Ha suscitato clamore una recente celebrazione liturgica nella basilica di San Pietro a Roma, presieduta dal cardinale statunitense Raymond Burke, figura di spicco del tradizionalismo cattolico. Il porporato, noto per le sue posizioni conservatrici, ha officiato una Messa secondo il rito romano antico, la cosiddetta Messa tridentina, con l’approvazione di Leone XIV. L’evento si è svolto nell’ambito del quattordicesimo pellegrinaggio Summorum Pontificum, che dal 2012 riunisce fedeli legati alla forma extraordinaria del rito romano: la liturgia latina e gregoriana celebrata secondo l’ultima edizione del Messale tridentino, promulgato nel 1962 da Giovanni XXIII.
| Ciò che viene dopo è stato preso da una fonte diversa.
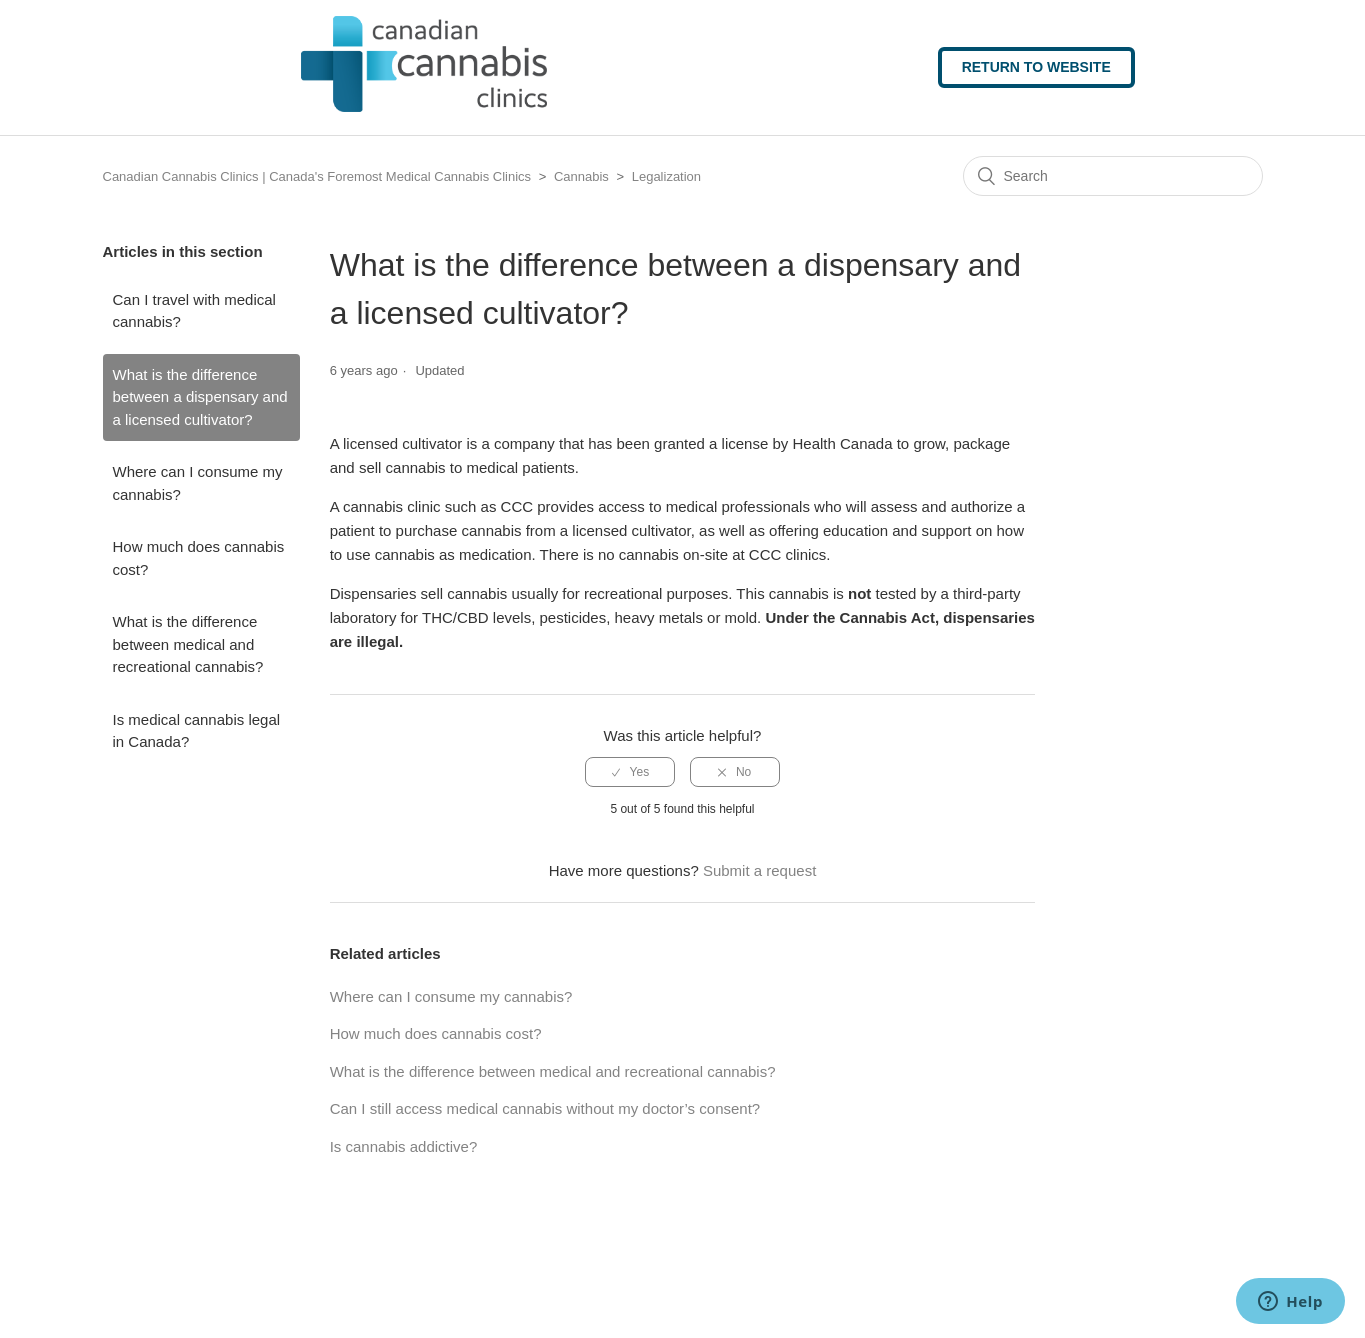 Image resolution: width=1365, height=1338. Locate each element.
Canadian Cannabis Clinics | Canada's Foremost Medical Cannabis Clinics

La celebrazione ha attirato l’attenzione di numerosi media internazionali, tra cui il New York Times, che ha evidenziato come l’iniziativa abbia riacceso l’entusiasmo tra i cattolici tradizionalisti, molti dei quali si erano sentiti emarginati nel tempo del pontificato di Jorge Mario Bergoglio. Tuttavia, non sono mancati gli interrogativi, anche tra gli osservatori ecclesiali, sul senso di questa concessione da parte di Leone: un gesto che, per alcuni, appare come un passo indietro.
In realtà, non si tratta di un episodio isolato. Anche durante il pontificato di Francesco, i tradizionalisti hanno avuto occasione di celebrare all’altare della Cattedra. Inoltre, diversi cardinali, non necessariamente appartenenti all’area conservatrice, hanno concesso spazi liturgici alla forma extraordinaria. Emblematico è il caso del cardinale Matteo Maria Zuppi, arcivescovo di Bologna e presidente dei vescovi italiani, che il giorno prima della Messa di Burke ha presieduto i vespri in rito antico nella basilica di San Lorenzo in Lucina. Anche la sua partecipazione ha suscitato reazioni contrastanti, soprattutto tra i settori più progressisti della Chiesa.
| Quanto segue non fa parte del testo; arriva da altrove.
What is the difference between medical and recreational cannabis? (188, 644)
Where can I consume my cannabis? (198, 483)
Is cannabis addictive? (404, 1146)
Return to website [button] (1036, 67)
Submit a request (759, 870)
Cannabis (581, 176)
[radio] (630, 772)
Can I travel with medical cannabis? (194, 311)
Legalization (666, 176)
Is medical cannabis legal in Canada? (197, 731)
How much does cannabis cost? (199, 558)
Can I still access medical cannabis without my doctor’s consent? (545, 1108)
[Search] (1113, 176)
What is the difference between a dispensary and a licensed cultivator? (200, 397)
Zuppi, tuttavia, non è nuovo a iniziative del genere, motivate principalmente dal tentativo di superare le polarizzazioni ecclesiali. Fin dall’inizio del suo incarico a Bologna, ha cercato di valorizzare la tradizione senza rinunciare all’innovazione, promuovendo dunque una visione inclusiva. La sua linea sembra essere chiara, superare le divisioni includendo tutti. Non a caso, nella prefazione al libro di Francesco Lepore Bellezza antica e sempre nuova. Il latino nel mondo di oggi, ha scritto: «Il latino non appartiene a nessuna fazione. È patrimonio comune e fonte di bellezza».
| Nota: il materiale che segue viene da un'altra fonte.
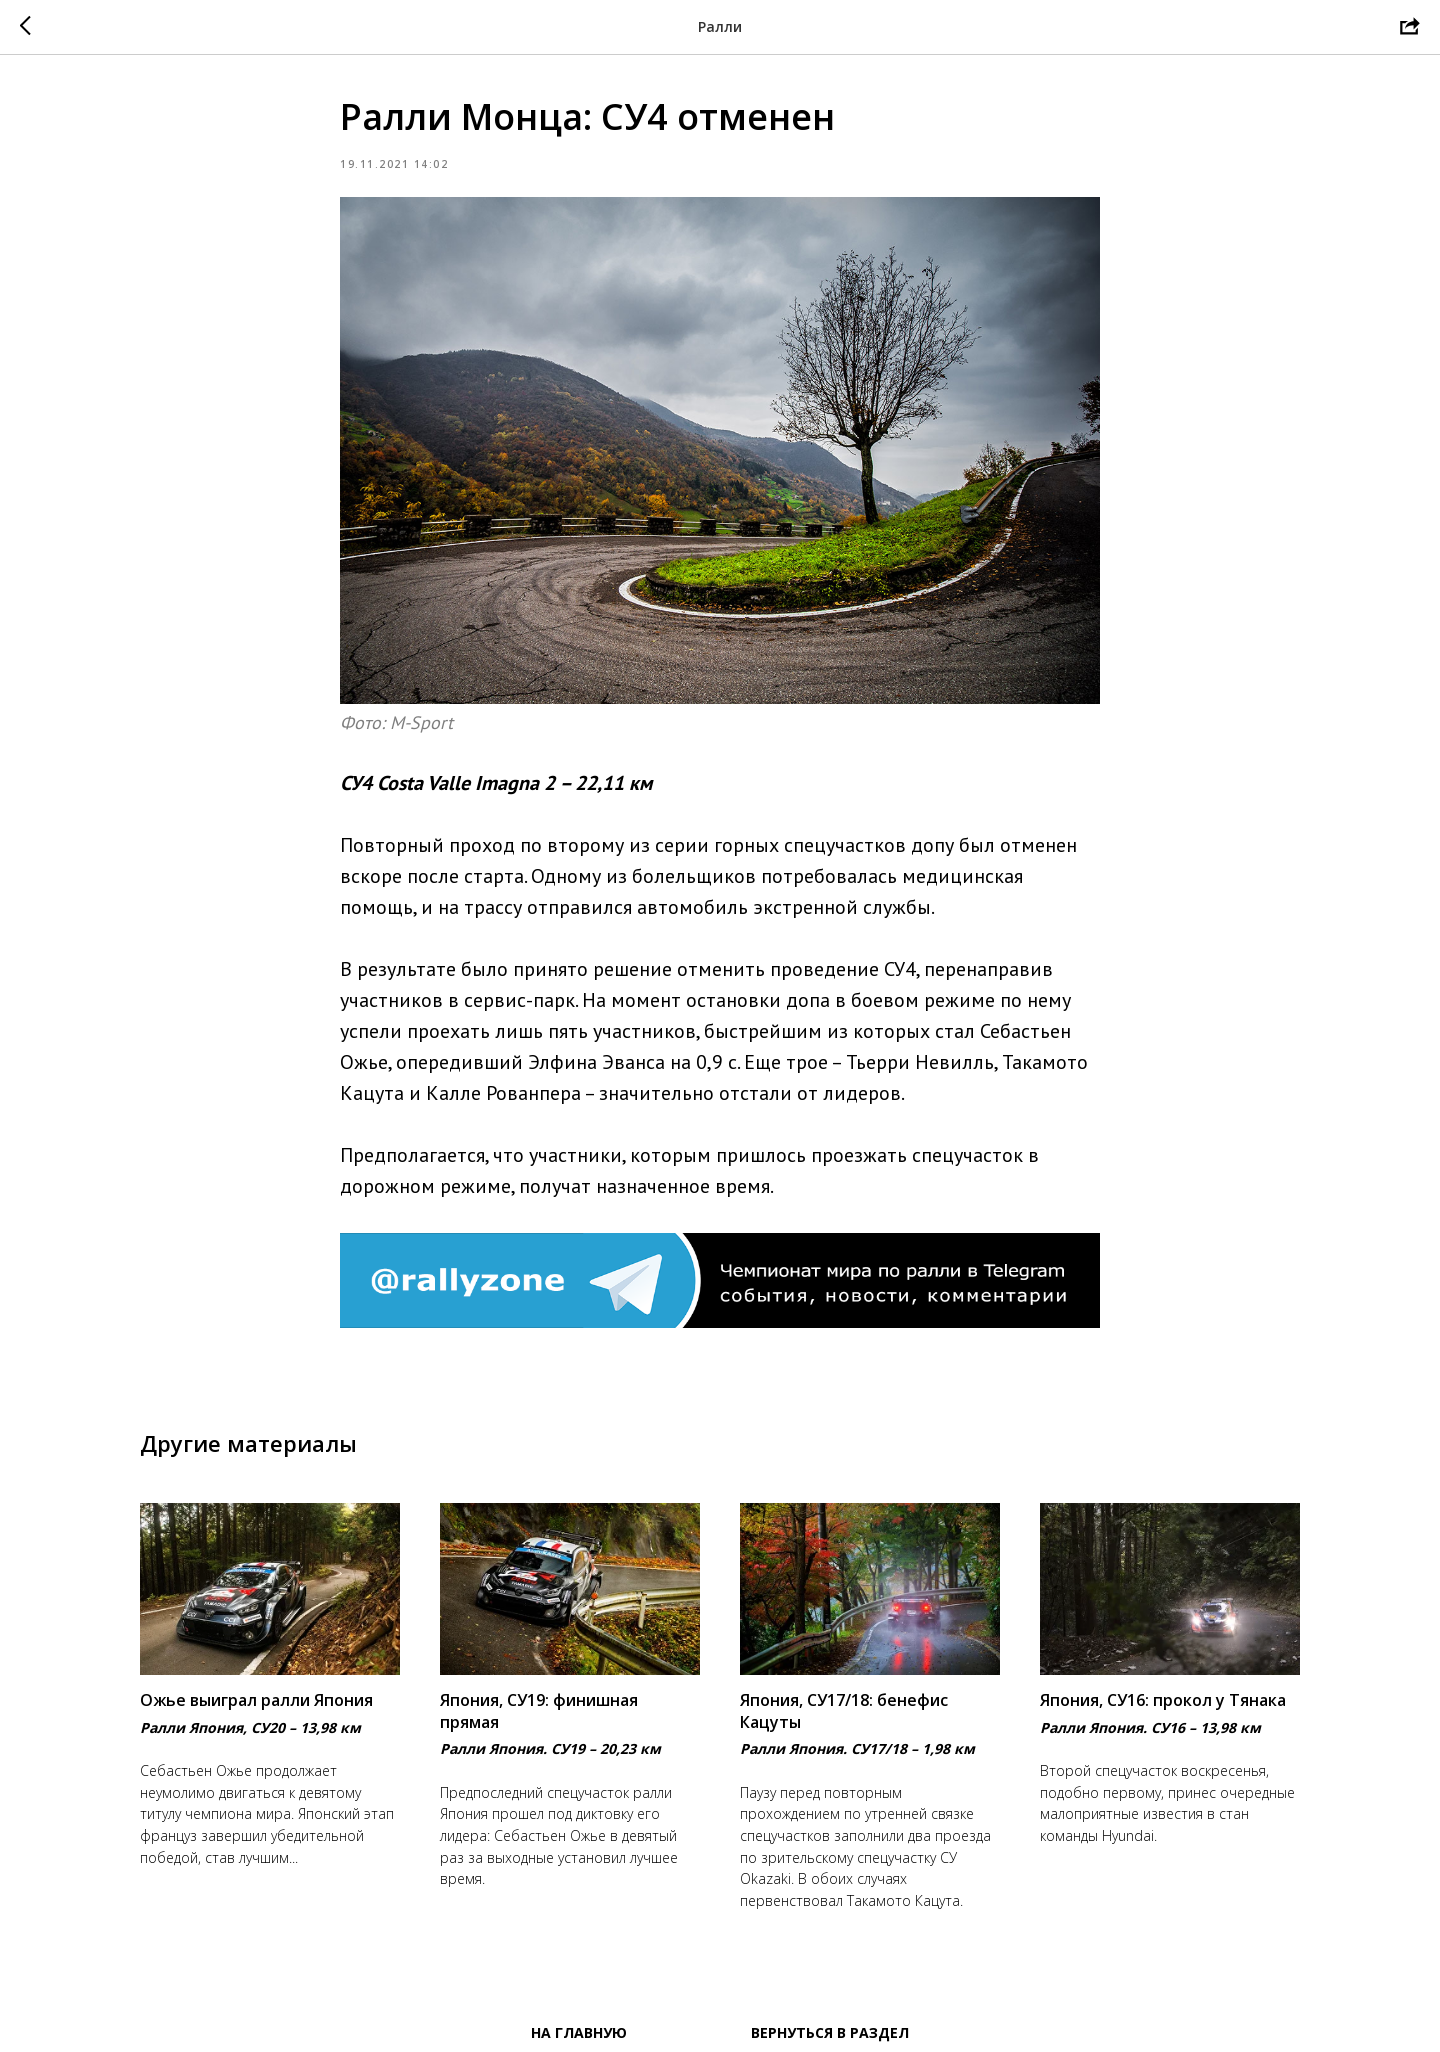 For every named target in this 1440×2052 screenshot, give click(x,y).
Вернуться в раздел (830, 2032)
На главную (579, 2032)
Anche Leone XIV ha espresso una posizione simile in una recente intervista al sito americano Crux: «Non intendo alimentare divisioni nella Chiesa. Il mio compito è preservare l’unità», ha detto, delineando così un tentativo di riconciliazione tra opposti, volto a sanare le ferite apertesi dopo anni di contrapposizioni tra tradizionalisti e progressisti, senza rinunciare al cammino sinodale. E così papa Francesco, che ha anch’egli più volte condannato le polarizzazioni, nonostante i media lo abbiano spesso etichettato come esponente della sinistra ecclesiale. Il suo approccio, aperto ai margini, mirava a includere senza escludere.
Che dire allora? Senz’altro una cosa, e cioè che il ritorno del rito tridentino non rappresenta tanto una restaurazione del passato, quanto un’apertura. Verso chi? Verso coloro che sono legati alle forme liturgiche più antiche, nonostante il Concilio Vaticano II abbia indicato una nuova strada. Con Leone, in sostanza, la volontà di coabitazione tra tradizione e futuro, in cui nessuno viene lasciato fuori, è strada percorribile.